_TASK INSTRUCTIONS_
The output should consist solely of the line containing "Ver Convocatorias Activas" and the lines that follow it through the end of the data below.

————————

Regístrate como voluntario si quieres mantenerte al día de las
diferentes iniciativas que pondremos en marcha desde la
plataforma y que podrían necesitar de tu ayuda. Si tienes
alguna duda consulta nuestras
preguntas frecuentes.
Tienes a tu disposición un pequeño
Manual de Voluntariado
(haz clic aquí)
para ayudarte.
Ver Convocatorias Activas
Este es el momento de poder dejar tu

————————

_SOLUTION TO THIS TASK_
Ver Convocatorias Activas
Este es el momento de poder dejar tu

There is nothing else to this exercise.